**Task prompt:** Without the pictures, retype exactly the lines from the top of the entries below through the line that contains "Qui sera la prochaine recrue du TFC ?".

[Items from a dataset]
■ ■ ■ ■ ■

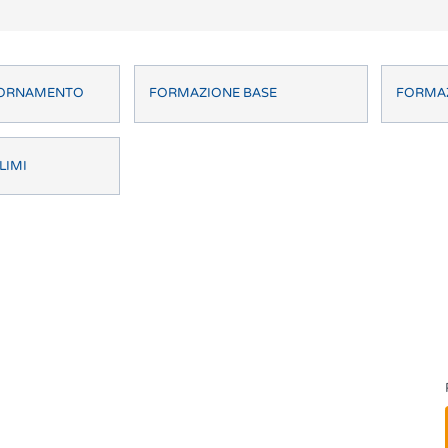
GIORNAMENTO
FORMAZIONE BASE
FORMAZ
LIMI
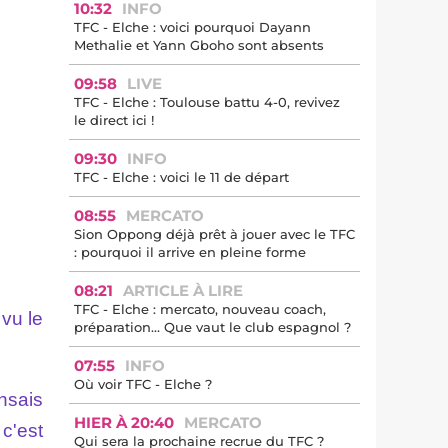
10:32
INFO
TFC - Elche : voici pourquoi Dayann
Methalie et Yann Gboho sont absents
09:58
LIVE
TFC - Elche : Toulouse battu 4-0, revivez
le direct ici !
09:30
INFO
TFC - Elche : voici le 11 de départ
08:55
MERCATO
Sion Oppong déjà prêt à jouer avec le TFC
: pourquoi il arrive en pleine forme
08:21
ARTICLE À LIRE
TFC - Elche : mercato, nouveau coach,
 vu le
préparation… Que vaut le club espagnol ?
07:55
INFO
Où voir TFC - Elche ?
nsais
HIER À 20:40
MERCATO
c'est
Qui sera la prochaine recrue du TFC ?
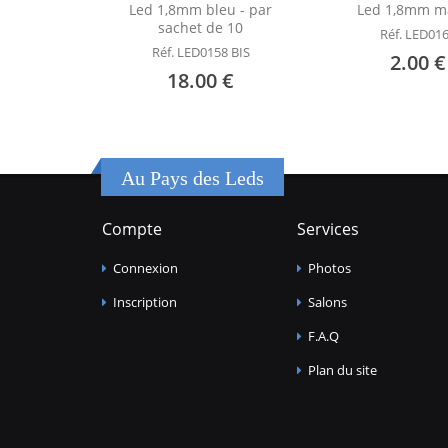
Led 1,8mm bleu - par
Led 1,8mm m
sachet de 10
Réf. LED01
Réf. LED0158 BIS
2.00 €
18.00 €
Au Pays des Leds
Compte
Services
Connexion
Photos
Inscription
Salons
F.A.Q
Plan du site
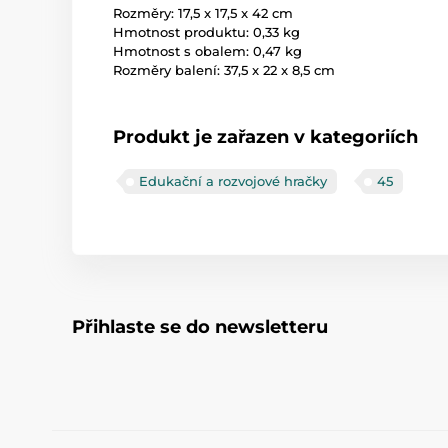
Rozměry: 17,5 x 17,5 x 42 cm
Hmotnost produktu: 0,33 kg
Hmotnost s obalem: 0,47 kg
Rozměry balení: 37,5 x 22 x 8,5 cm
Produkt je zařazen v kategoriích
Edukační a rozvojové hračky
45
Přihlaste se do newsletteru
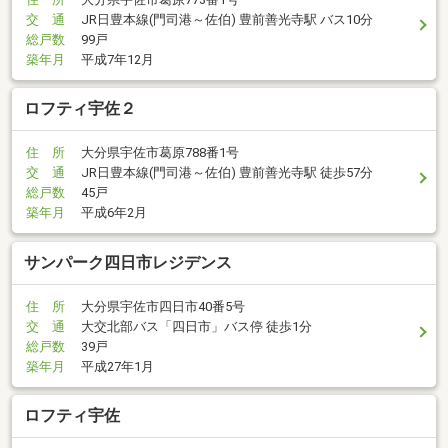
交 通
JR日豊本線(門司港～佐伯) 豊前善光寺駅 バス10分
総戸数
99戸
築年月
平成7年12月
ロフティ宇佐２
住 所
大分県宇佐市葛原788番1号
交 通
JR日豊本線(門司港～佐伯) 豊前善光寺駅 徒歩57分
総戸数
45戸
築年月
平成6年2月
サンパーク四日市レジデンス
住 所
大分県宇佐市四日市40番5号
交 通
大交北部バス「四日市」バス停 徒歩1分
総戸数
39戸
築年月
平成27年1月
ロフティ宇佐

■ ■ ■ ■ ■

**Result below:**
GIORNAMENTO
FORMAZIONE BASE
FORMAZ
LIMI
10:32
INFO
TFC - Elche : voici pourquoi Dayann
Methalie et Yann Gboho sont absents
09:58
LIVE
TFC - Elche : Toulouse battu 4-0, revivez
le direct ici !
09:30
INFO
TFC - Elche : voici le 11 de départ
08:55
MERCATO
Sion Oppong déjà prêt à jouer avec le TFC
: pourquoi il arrive en pleine forme
08:21
ARTICLE À LIRE
TFC - Elche : mercato, nouveau coach,
 vu le
préparation… Que vaut le club espagnol ?
07:55
INFO
Où voir TFC - Elche ?
nsais
HIER À 20:40
MERCATO
c'est
Qui sera la prochaine recrue du TFC ?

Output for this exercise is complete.